- _About this exercise_
Check every line of the data below for the word "Gezici". Copy the ones that have it.

(Extracted page text data)
= = =

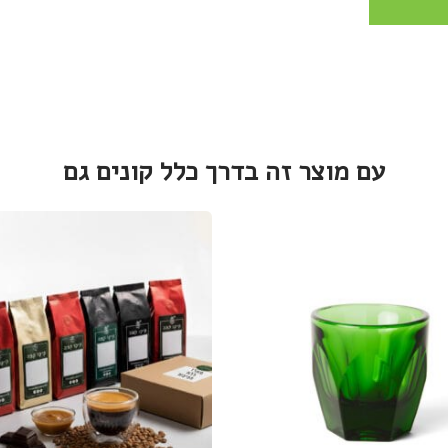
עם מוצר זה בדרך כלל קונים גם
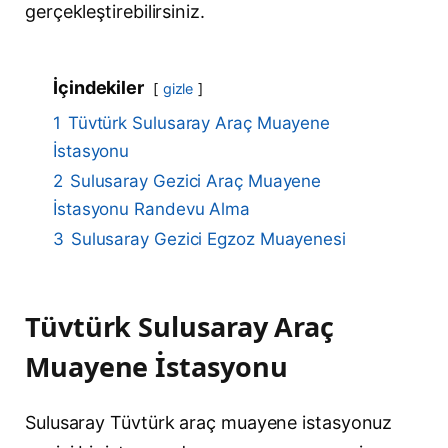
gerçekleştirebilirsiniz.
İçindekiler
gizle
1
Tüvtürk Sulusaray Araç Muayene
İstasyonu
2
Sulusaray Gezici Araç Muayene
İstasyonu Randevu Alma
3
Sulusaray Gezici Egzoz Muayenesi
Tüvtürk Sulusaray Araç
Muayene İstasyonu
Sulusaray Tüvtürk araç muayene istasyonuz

= = =

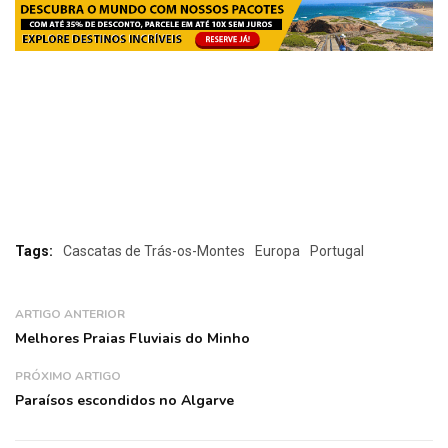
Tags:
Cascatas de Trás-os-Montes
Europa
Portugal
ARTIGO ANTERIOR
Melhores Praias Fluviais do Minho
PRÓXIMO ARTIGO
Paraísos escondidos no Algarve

= = =

- _Solution for this problem_
Sulusaray Gezici Araç Muayene
Sulusaray Gezici Egzoz Muayenesi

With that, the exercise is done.